In the landfill you have quite a few lines. The distance between the polygon is zero if the point lies inside the polygon or lies on an edge.
So you are looking for two cases:
- Check if the point is inside any polygon (remember that it can be more than one polygon
- Get a collection of all the edges and calculate each point distance from the edge. The closest distance gives you the distance from the polygon to which the edge belongs.
So, this is a simple algorithm that, if we look at 10 edges per polygon, takes O (10 * 10) * 142 for all of your points. This makes 100 * 142 = 14,200 operations. => O (m * deltaE) * n (m is the number of polygons, deltaE is the average number of edges per polygon, n is the number of points).
Now we are checking to see if we can speed it up. The first thing that comes to mind is that we can use bounding boxes or bounding circles for each polygon.

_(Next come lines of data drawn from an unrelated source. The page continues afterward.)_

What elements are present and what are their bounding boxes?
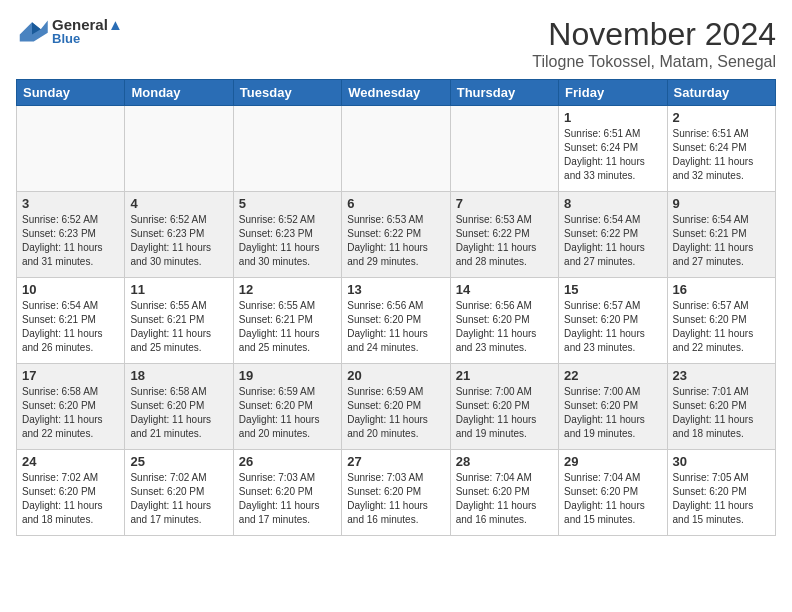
calendar-table: SundayMondayTuesdayWednesdayThursdayFrid… [16, 79, 776, 536]
calendar-cell [233, 106, 341, 192]
calendar-cell [17, 106, 125, 192]
calendar-cell: 9Sunrise: 6:54 AM Sunset: 6:21 PM Daylig… [667, 192, 775, 278]
weekday-header-sunday: Sunday [17, 80, 125, 106]
calendar-cell [450, 106, 558, 192]
logo-icon [16, 17, 48, 45]
day-number: 1 [564, 110, 661, 125]
day-number: 30 [673, 454, 770, 469]
day-number: 29 [564, 454, 661, 469]
calendar-cell: 23Sunrise: 7:01 AM Sunset: 6:20 PM Dayli… [667, 364, 775, 450]
day-info: Sunrise: 7:04 AM Sunset: 6:20 PM Dayligh… [456, 471, 553, 527]
day-info: Sunrise: 6:54 AM Sunset: 6:21 PM Dayligh… [22, 299, 119, 355]
day-info: Sunrise: 6:51 AM Sunset: 6:24 PM Dayligh… [673, 127, 770, 183]
day-info: Sunrise: 7:04 AM Sunset: 6:20 PM Dayligh… [564, 471, 661, 527]
month-title: November 2024 [532, 16, 776, 53]
day-number: 20 [347, 368, 444, 383]
day-info: Sunrise: 6:56 AM Sunset: 6:20 PM Dayligh… [456, 299, 553, 355]
day-info: Sunrise: 6:52 AM Sunset: 6:23 PM Dayligh… [130, 213, 227, 269]
day-info: Sunrise: 7:00 AM Sunset: 6:20 PM Dayligh… [564, 385, 661, 441]
calendar-cell: 6Sunrise: 6:53 AM Sunset: 6:22 PM Daylig… [342, 192, 450, 278]
calendar-cell: 8Sunrise: 6:54 AM Sunset: 6:22 PM Daylig… [559, 192, 667, 278]
logo: General▲ Blue [16, 16, 123, 46]
day-info: Sunrise: 6:55 AM Sunset: 6:21 PM Dayligh… [130, 299, 227, 355]
day-number: 15 [564, 282, 661, 297]
day-number: 23 [673, 368, 770, 383]
day-number: 24 [22, 454, 119, 469]
calendar-cell: 13Sunrise: 6:56 AM Sunset: 6:20 PM Dayli… [342, 278, 450, 364]
calendar-cell: 12Sunrise: 6:55 AM Sunset: 6:21 PM Dayli… [233, 278, 341, 364]
calendar-cell: 16Sunrise: 6:57 AM Sunset: 6:20 PM Dayli… [667, 278, 775, 364]
day-info: Sunrise: 7:01 AM Sunset: 6:20 PM Dayligh… [673, 385, 770, 441]
calendar-cell: 15Sunrise: 6:57 AM Sunset: 6:20 PM Dayli… [559, 278, 667, 364]
day-number: 4 [130, 196, 227, 211]
day-info: Sunrise: 6:56 AM Sunset: 6:20 PM Dayligh… [347, 299, 444, 355]
day-info: Sunrise: 7:05 AM Sunset: 6:20 PM Dayligh… [673, 471, 770, 527]
calendar-cell: 22Sunrise: 7:00 AM Sunset: 6:20 PM Dayli… [559, 364, 667, 450]
day-number: 18 [130, 368, 227, 383]
day-number: 12 [239, 282, 336, 297]
day-info: Sunrise: 6:54 AM Sunset: 6:22 PM Dayligh… [564, 213, 661, 269]
day-number: 26 [239, 454, 336, 469]
day-number: 16 [673, 282, 770, 297]
day-info: Sunrise: 7:00 AM Sunset: 6:20 PM Dayligh… [456, 385, 553, 441]
calendar-cell: 30Sunrise: 7:05 AM Sunset: 6:20 PM Dayli… [667, 450, 775, 536]
day-info: Sunrise: 6:52 AM Sunset: 6:23 PM Dayligh… [22, 213, 119, 269]
weekday-header-friday: Friday [559, 80, 667, 106]
day-number: 27 [347, 454, 444, 469]
calendar-cell: 29Sunrise: 7:04 AM Sunset: 6:20 PM Dayli… [559, 450, 667, 536]
day-info: Sunrise: 6:55 AM Sunset: 6:21 PM Dayligh… [239, 299, 336, 355]
day-number: 21 [456, 368, 553, 383]
day-number: 3 [22, 196, 119, 211]
day-number: 22 [564, 368, 661, 383]
page-header: General▲ Blue November 2024 Tilogne Toko… [16, 16, 776, 71]
day-info: Sunrise: 6:59 AM Sunset: 6:20 PM Dayligh… [347, 385, 444, 441]
day-info: Sunrise: 6:51 AM Sunset: 6:24 PM Dayligh… [564, 127, 661, 183]
day-info: Sunrise: 7:03 AM Sunset: 6:20 PM Dayligh… [239, 471, 336, 527]
day-number: 6 [347, 196, 444, 211]
calendar-cell: 11Sunrise: 6:55 AM Sunset: 6:21 PM Dayli… [125, 278, 233, 364]
day-number: 17 [22, 368, 119, 383]
day-number: 11 [130, 282, 227, 297]
day-info: Sunrise: 6:59 AM Sunset: 6:20 PM Dayligh… [239, 385, 336, 441]
calendar-cell: 20Sunrise: 6:59 AM Sunset: 6:20 PM Dayli… [342, 364, 450, 450]
weekday-header-saturday: Saturday [667, 80, 775, 106]
day-info: Sunrise: 6:57 AM Sunset: 6:20 PM Dayligh… [673, 299, 770, 355]
day-number: 10 [22, 282, 119, 297]
day-number: 25 [130, 454, 227, 469]
calendar-cell: 25Sunrise: 7:02 AM Sunset: 6:20 PM Dayli… [125, 450, 233, 536]
day-info: Sunrise: 6:54 AM Sunset: 6:21 PM Dayligh… [673, 213, 770, 269]
day-info: Sunrise: 6:58 AM Sunset: 6:20 PM Dayligh… [22, 385, 119, 441]
weekday-header-wednesday: Wednesday [342, 80, 450, 106]
day-info: Sunrise: 7:03 AM Sunset: 6:20 PM Dayligh… [347, 471, 444, 527]
week-row-0: 1Sunrise: 6:51 AM Sunset: 6:24 PM Daylig… [17, 106, 776, 192]
day-info: Sunrise: 6:57 AM Sunset: 6:20 PM Dayligh… [564, 299, 661, 355]
weekday-header-row: SundayMondayTuesdayWednesdayThursdayFrid… [17, 80, 776, 106]
calendar-cell: 14Sunrise: 6:56 AM Sunset: 6:20 PM Dayli… [450, 278, 558, 364]
calendar-cell: 7Sunrise: 6:53 AM Sunset: 6:22 PM Daylig… [450, 192, 558, 278]
calendar-cell: 1Sunrise: 6:51 AM Sunset: 6:24 PM Daylig… [559, 106, 667, 192]
calendar-cell: 19Sunrise: 6:59 AM Sunset: 6:20 PM Dayli… [233, 364, 341, 450]
calendar-cell [342, 106, 450, 192]
calendar-cell: 21Sunrise: 7:00 AM Sunset: 6:20 PM Dayli… [450, 364, 558, 450]
day-number: 8 [564, 196, 661, 211]
calendar-cell: 2Sunrise: 6:51 AM Sunset: 6:24 PM Daylig… [667, 106, 775, 192]
day-number: 13 [347, 282, 444, 297]
calendar-cell [125, 106, 233, 192]
day-number: 2 [673, 110, 770, 125]
calendar-cell: 10Sunrise: 6:54 AM Sunset: 6:21 PM Dayli… [17, 278, 125, 364]
day-info: Sunrise: 6:53 AM Sunset: 6:22 PM Dayligh… [347, 213, 444, 269]
day-info: Sunrise: 6:52 AM Sunset: 6:23 PM Dayligh… [239, 213, 336, 269]
week-row-1: 3Sunrise: 6:52 AM Sunset: 6:23 PM Daylig… [17, 192, 776, 278]
day-number: 5 [239, 196, 336, 211]
calendar-cell: 17Sunrise: 6:58 AM Sunset: 6:20 PM Dayli… [17, 364, 125, 450]
day-number: 14 [456, 282, 553, 297]
week-row-2: 10Sunrise: 6:54 AM Sunset: 6:21 PM Dayli… [17, 278, 776, 364]
logo-text: General▲ Blue [52, 16, 123, 46]
day-info: Sunrise: 7:02 AM Sunset: 6:20 PM Dayligh… [130, 471, 227, 527]
day-info: Sunrise: 6:58 AM Sunset: 6:20 PM Dayligh… [130, 385, 227, 441]
day-number: 7 [456, 196, 553, 211]
week-row-3: 17Sunrise: 6:58 AM Sunset: 6:20 PM Dayli… [17, 364, 776, 450]
week-row-4: 24Sunrise: 7:02 AM Sunset: 6:20 PM Dayli… [17, 450, 776, 536]
calendar-cell: 3Sunrise: 6:52 AM Sunset: 6:23 PM Daylig… [17, 192, 125, 278]
day-info: Sunrise: 6:53 AM Sunset: 6:22 PM Dayligh… [456, 213, 553, 269]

Another idea is to prepare the nearest edges for each polygon for a set of angles. For example, if you have 8 angles (every 45 Β°), you can remove all edges from the list, which will be replaced by another edge (therefore, any point on the far edge will always be a greater distance than any point on the other edge of the same polygon.
This way, as a rule, you can significantly reduce complexity. If you think of a rectangle, you only have one or two edges instead of 4. If you think of a regular 8x polygon, you can end up with one or two and a maximum of 3 edges per polygon.
If you add a normal vector to each edge, you can calculate whether the point can be inside, and you need to perform a scan or any check (or you know its konvex).
There are also mapping indices, such as dividing two-dimensional space into x and y in an equidistant mannor. In this case, you only need to check the polygons lying in 9 sectors.
In the next version, an R-tree can be used so that each bounding box (circle) of each node should be checked for the minimum expected distance and maximum expected distance. Therefore, you do not need to check node polygons that result in a much larger minimum distance than the maximum distances of another node.
Another thing is if you have a tree like yours, for example, with map data. On the street map you always have the world β region β country β county β city β urban sector β ...
In this case, you can find the closest location on the world map containing millions of polygons in a reasonable amount of time, mostly <10ms.
So you have a lot of options here. And pre-processing the list of polygons and extracting the corresponding edges either using binary spatial partitions of the polygon trees, or using the angular approach, or even with something even more attractive. It's up to you to decide. I expect you to end up doing something in the logarithmic range, like O (log (n) * log (deltaE)), becoming O (log (n)) as medium complexity.